Any pictures in the records below should be skipped; write out everything else exactly.

_ _ _ _ _

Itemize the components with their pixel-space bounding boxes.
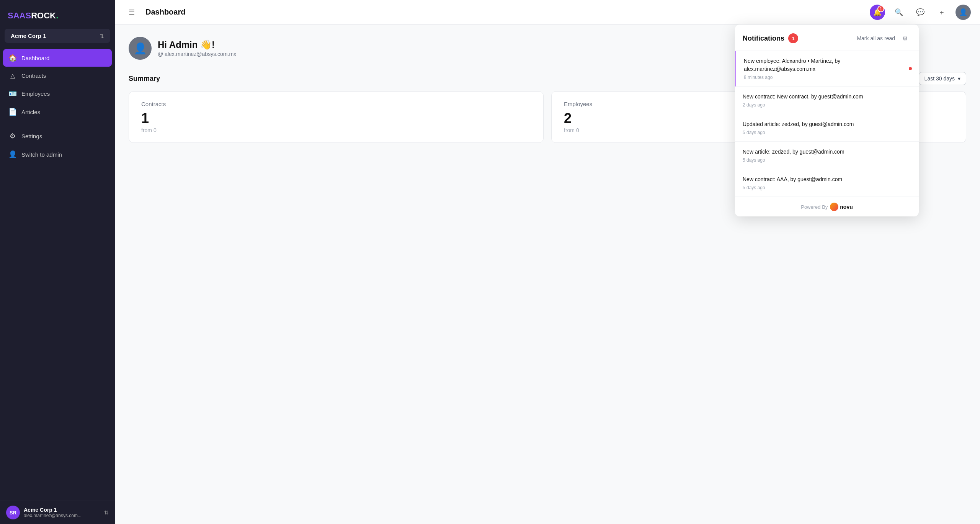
logo-bold: SAAS (8, 11, 31, 20)
notification-time: 5 days ago (743, 185, 911, 190)
chat-icon: 💬 (916, 8, 924, 16)
contracts-card-value: 1 (141, 110, 531, 126)
powered-by-label: Powered By (801, 204, 828, 210)
notifications-header: Notifications 1 Mark all as read ⚙ (735, 25, 919, 51)
avatar-image: 👤 (959, 8, 967, 16)
footer-user-email: alex.martinez@absys.com... (24, 513, 82, 518)
filter-dropdown[interactable]: Last 30 days ▾ (919, 72, 966, 85)
sidebar-item-label: Settings (21, 133, 42, 139)
notification-item[interactable]: New employee: Alexandro • Martínez, by a… (735, 51, 919, 87)
notification-time: 5 days ago (743, 130, 911, 135)
sidebar-item-label: Articles (21, 109, 40, 115)
sidebar: SAASROCK. Acme Corp 1 ⇅ 🏠 Dashboard △ Co… (0, 0, 115, 524)
contracts-icon: △ (8, 72, 17, 79)
page-title: Dashboard (145, 8, 185, 16)
plus-icon: ＋ (938, 8, 945, 17)
notification-text: New contract: New contract, by guest@adm… (743, 93, 911, 101)
contracts-card: Contracts 1 from 0 (129, 91, 544, 143)
app-logo: SAASROCK. (0, 0, 115, 29)
logo-light: ROCK (31, 11, 56, 20)
notifications-footer: Powered By novu (735, 197, 919, 216)
footer-user: SR Acme Corp 1 alex.martinez@absys.com..… (6, 506, 82, 519)
greeting-text: Hi Admin 👋! (158, 39, 236, 50)
menu-toggle-button[interactable]: ☰ (124, 5, 139, 20)
notification-text: New article: zedzed, by guest@admin.com (743, 148, 911, 156)
search-button[interactable]: 🔍 (891, 5, 906, 20)
chat-button[interactable]: 💬 (913, 5, 928, 20)
sidebar-item-label: Contracts (21, 72, 46, 79)
unread-dot (909, 67, 912, 70)
novu-icon (830, 203, 838, 211)
notifications-list: New employee: Alexandro • Martínez, by a… (735, 51, 919, 197)
notification-bell-wrapper: 🔔 1 (870, 5, 885, 20)
notif-header-left: Notifications 1 (743, 33, 798, 43)
notification-badge: 1 (877, 5, 884, 12)
footer-chevron-icon: ⇅ (104, 509, 109, 516)
avatar-photo: 👤 (134, 42, 147, 55)
contracts-card-label: Contracts (141, 101, 531, 107)
sidebar-item-settings[interactable]: ⚙ Settings (3, 127, 112, 145)
notification-item[interactable]: New contract: AAA, by guest@admin.com 5 … (735, 169, 919, 197)
notifications-title: Notifications (743, 34, 784, 43)
notification-text: Updated article: zedzed, by guest@admin.… (743, 120, 911, 128)
notification-time: 5 days ago (743, 157, 911, 163)
header-right: 🔔 1 🔍 💬 ＋ 👤 (870, 5, 971, 20)
hamburger-icon: ☰ (129, 8, 135, 16)
footer-user-info: Acme Corp 1 alex.martinez@absys.com... (24, 507, 82, 518)
mark-all-read-button[interactable]: Mark all as read (857, 35, 895, 41)
sidebar-footer: SR Acme Corp 1 alex.martinez@absys.com..… (0, 501, 115, 524)
notification-item[interactable]: Updated article: zedzed, by guest@admin.… (735, 114, 919, 142)
nav-divider (8, 124, 107, 124)
welcome-text: Hi Admin 👋! alex.martinez@absys.com.mx (158, 39, 236, 57)
filter-label: Last 30 days (924, 75, 955, 82)
notification-time: 8 minutes ago (744, 75, 911, 80)
switch-admin-icon: 👤 (8, 150, 17, 159)
employees-icon: 🪪 (8, 89, 17, 98)
sidebar-item-label: Employees (21, 90, 50, 97)
logo-dot: . (56, 9, 59, 21)
footer-user-name: Acme Corp 1 (24, 507, 82, 513)
footer-avatar: SR (6, 506, 20, 519)
home-icon: 🏠 (8, 54, 17, 62)
notification-time: 2 days ago (743, 102, 911, 108)
add-button[interactable]: ＋ (934, 5, 949, 20)
notification-text: New contract: AAA, by guest@admin.com (743, 175, 911, 183)
sidebar-item-employees[interactable]: 🪪 Employees (3, 85, 112, 102)
chevron-down-icon: ▾ (958, 75, 960, 82)
notifications-panel: Notifications 1 Mark all as read ⚙ New e… (735, 25, 919, 216)
sidebar-item-switch-admin[interactable]: 👤 Switch to admin (3, 146, 112, 163)
welcome-email: alex.martinez@absys.com.mx (158, 51, 236, 57)
articles-icon: 📄 (8, 108, 17, 116)
sidebar-nav: 🏠 Dashboard △ Contracts 🪪 Employees 📄 Ar… (0, 47, 115, 501)
novu-logo: novu (830, 203, 853, 211)
notifications-settings-button[interactable]: ⚙ (899, 32, 911, 44)
tenant-switcher[interactable]: Acme Corp 1 ⇅ (5, 29, 110, 43)
sidebar-item-label: Dashboard (21, 55, 49, 61)
notification-item[interactable]: New article: zedzed, by guest@admin.com … (735, 142, 919, 169)
sidebar-item-contracts[interactable]: △ Contracts (3, 67, 112, 84)
settings-icon: ⚙ (8, 132, 17, 140)
chevron-up-down-icon: ⇅ (100, 33, 104, 39)
header-left: ☰ Dashboard (124, 5, 185, 20)
gear-icon: ⚙ (902, 35, 908, 42)
welcome-avatar: 👤 (129, 37, 152, 60)
sidebar-item-label: Switch to admin (21, 151, 62, 158)
notif-header-right: Mark all as read ⚙ (857, 32, 911, 44)
novu-brand-name: novu (840, 204, 853, 210)
user-avatar[interactable]: 👤 (956, 5, 971, 20)
notification-text: New employee: Alexandro • Martínez, by a… (744, 57, 911, 73)
summary-title: Summary (129, 75, 160, 83)
header: ☰ Dashboard 🔔 1 🔍 💬 ＋ 👤 (115, 0, 980, 25)
search-icon: 🔍 (895, 8, 903, 16)
sidebar-item-articles[interactable]: 📄 Articles (3, 103, 112, 121)
tenant-name: Acme Corp 1 (11, 33, 46, 39)
notification-item[interactable]: New contract: New contract, by guest@adm… (735, 87, 919, 114)
sidebar-item-dashboard[interactable]: 🏠 Dashboard (3, 49, 112, 67)
notifications-count-badge: 1 (788, 33, 798, 43)
contracts-card-sub: from 0 (141, 127, 531, 133)
main-content: ☰ Dashboard 🔔 1 🔍 💬 ＋ 👤 (115, 0, 980, 524)
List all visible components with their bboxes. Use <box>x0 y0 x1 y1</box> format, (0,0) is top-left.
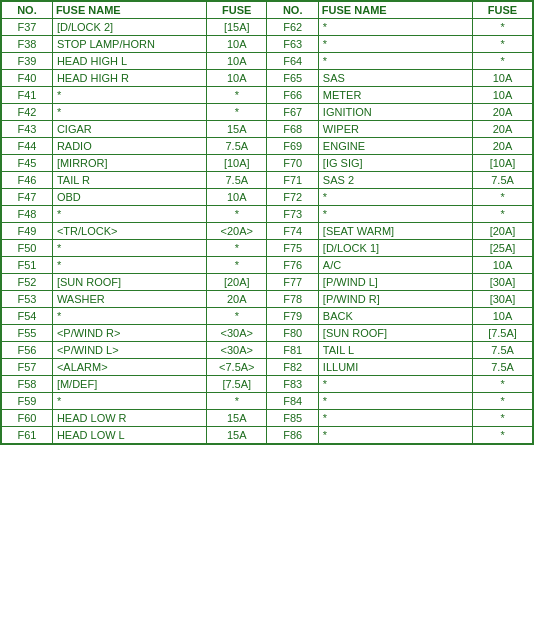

_ _ _ _ _

The answer
Itemize the components with their pixel-space bounding boxes.
logo-bold: SAAS (8, 11, 31, 20)
notification-time: 5 days ago (743, 185, 911, 190)
chat-icon: 💬 (916, 8, 924, 16)
contracts-card-value: 1 (141, 110, 531, 126)
powered-by-label: Powered By (801, 204, 828, 210)
notifications-header: Notifications 1 Mark all as read ⚙ (735, 25, 919, 51)
avatar-image: 👤 (959, 8, 967, 16)
footer-user-email: alex.martinez@absys.com... (24, 513, 82, 518)
filter-dropdown[interactable]: Last 30 days ▾ (919, 72, 966, 85)
sidebar-item-label: Settings (21, 133, 42, 139)
notification-item[interactable]: New employee: Alexandro • Martínez, by a… (735, 51, 919, 87)
notification-time: 5 days ago (743, 130, 911, 135)
sidebar-item-label: Articles (21, 109, 40, 115)
sidebar: SAASROCK. Acme Corp 1 ⇅ 🏠 Dashboard △ Co… (0, 0, 115, 524)
contracts-icon: △ (8, 72, 17, 79)
page-title: Dashboard (145, 8, 185, 16)
plus-icon: ＋ (938, 8, 945, 17)
notification-text: New contract: New contract, by guest@adm… (743, 93, 911, 101)
contracts-card: Contracts 1 from 0 (129, 91, 544, 143)
app-logo: SAASROCK. (0, 0, 115, 29)
logo-light: ROCK (31, 11, 56, 20)
notifications-footer: Powered By novu (735, 197, 919, 216)
footer-user: SR Acme Corp 1 alex.martinez@absys.com..… (6, 506, 82, 519)
greeting-text: Hi Admin 👋! (158, 39, 236, 50)
menu-toggle-button[interactable]: ☰ (124, 5, 139, 20)
notification-text: New article: zedzed, by guest@admin.com (743, 148, 911, 156)
search-button[interactable]: 🔍 (891, 5, 906, 20)
chat-button[interactable]: 💬 (913, 5, 928, 20)
sidebar-item-label: Contracts (21, 72, 46, 79)
unread-dot (909, 67, 912, 70)
novu-icon (830, 203, 838, 211)
notifications-list: New employee: Alexandro • Martínez, by a… (735, 51, 919, 197)
notification-bell-wrapper: 🔔 1 (870, 5, 885, 20)
notif-header-left: Notifications 1 (743, 33, 798, 43)
notification-badge: 1 (877, 5, 884, 12)
footer-chevron-icon: ⇅ (104, 509, 109, 516)
avatar-photo: 👤 (134, 42, 147, 55)
contracts-card-label: Contracts (141, 101, 531, 107)
sidebar-item-settings[interactable]: ⚙ Settings (3, 127, 112, 145)
notification-item[interactable]: New contract: AAA, by guest@admin.com 5 … (735, 169, 919, 197)
notifications-title: Notifications (743, 34, 784, 43)
notification-text: Updated article: zedzed, by guest@admin.… (743, 120, 911, 128)
notification-time: 5 days ago (743, 157, 911, 163)
header-right: 🔔 1 🔍 💬 ＋ 👤 (870, 5, 971, 20)
hamburger-icon: ☰ (129, 8, 135, 16)
footer-user-info: Acme Corp 1 alex.martinez@absys.com... (24, 507, 82, 518)
mark-all-read-button[interactable]: Mark all as read (857, 35, 895, 41)
sidebar-footer: SR Acme Corp 1 alex.martinez@absys.com..… (0, 501, 115, 524)
notification-item[interactable]: Updated article: zedzed, by guest@admin.… (735, 114, 919, 142)
nav-divider (8, 124, 107, 124)
welcome-text: Hi Admin 👋! alex.martinez@absys.com.mx (158, 39, 236, 57)
filter-label: Last 30 days (924, 75, 955, 82)
notification-time: 8 minutes ago (744, 75, 911, 80)
switch-admin-icon: 👤 (8, 150, 17, 159)
employees-icon: 🪪 (8, 89, 17, 98)
sidebar-item-label: Employees (21, 90, 50, 97)
logo-dot: . (56, 9, 59, 21)
footer-user-name: Acme Corp 1 (24, 507, 82, 513)
footer-avatar: SR (6, 506, 20, 519)
home-icon: 🏠 (8, 54, 17, 62)
notification-time: 2 days ago (743, 102, 911, 108)
add-button[interactable]: ＋ (934, 5, 949, 20)
notification-text: New contract: AAA, by guest@admin.com (743, 175, 911, 183)
sidebar-item-employees[interactable]: 🪪 Employees (3, 85, 112, 102)
chevron-down-icon: ▾ (958, 75, 960, 82)
notifications-panel: Notifications 1 Mark all as read ⚙ New e… (735, 25, 919, 216)
sidebar-item-switch-admin[interactable]: 👤 Switch to admin (3, 146, 112, 163)
welcome-email: alex.martinez@absys.com.mx (158, 51, 236, 57)
articles-icon: 📄 (8, 108, 17, 116)
sidebar-nav: 🏠 Dashboard △ Contracts 🪪 Employees 📄 Ar… (0, 47, 115, 501)
novu-logo: novu (830, 203, 853, 211)
notifications-settings-button[interactable]: ⚙ (899, 32, 911, 44)
tenant-switcher[interactable]: Acme Corp 1 ⇅ (5, 29, 110, 43)
sidebar-item-label: Dashboard (21, 55, 49, 61)
notification-item[interactable]: New article: zedzed, by guest@admin.com … (735, 142, 919, 169)
sidebar-item-contracts[interactable]: △ Contracts (3, 67, 112, 84)
settings-icon: ⚙ (8, 132, 17, 140)
chevron-up-down-icon: ⇅ (100, 33, 104, 39)
header-left: ☰ Dashboard (124, 5, 185, 20)
gear-icon: ⚙ (902, 35, 908, 42)
welcome-avatar: 👤 (129, 37, 152, 60)
sidebar-item-label: Switch to admin (21, 151, 62, 158)
notif-header-right: Mark all as read ⚙ (857, 32, 911, 44)
novu-brand-name: novu (840, 204, 853, 210)
user-avatar[interactable]: 👤 (956, 5, 971, 20)
notification-text: New employee: Alexandro • Martínez, by a… (744, 57, 911, 73)
summary-title: Summary (129, 75, 160, 83)
header: ☰ Dashboard 🔔 1 🔍 💬 ＋ 👤 (115, 0, 980, 25)
search-icon: 🔍 (895, 8, 903, 16)
sidebar-item-articles[interactable]: 📄 Articles (3, 103, 112, 121)
tenant-name: Acme Corp 1 (11, 33, 46, 39)
notification-item[interactable]: New contract: New contract, by guest@adm… (735, 87, 919, 114)
sidebar-item-dashboard[interactable]: 🏠 Dashboard (3, 49, 112, 67)
notifications-count-badge: 1 (788, 33, 798, 43)
contracts-card-sub: from 0 (141, 127, 531, 133)
main-content: ☰ Dashboard 🔔 1 🔍 💬 ＋ 👤 (115, 0, 980, 524)
List all visible components with their bboxes. Use <box>x0 y0 x1 y1</box> format, (0,0) is top-left.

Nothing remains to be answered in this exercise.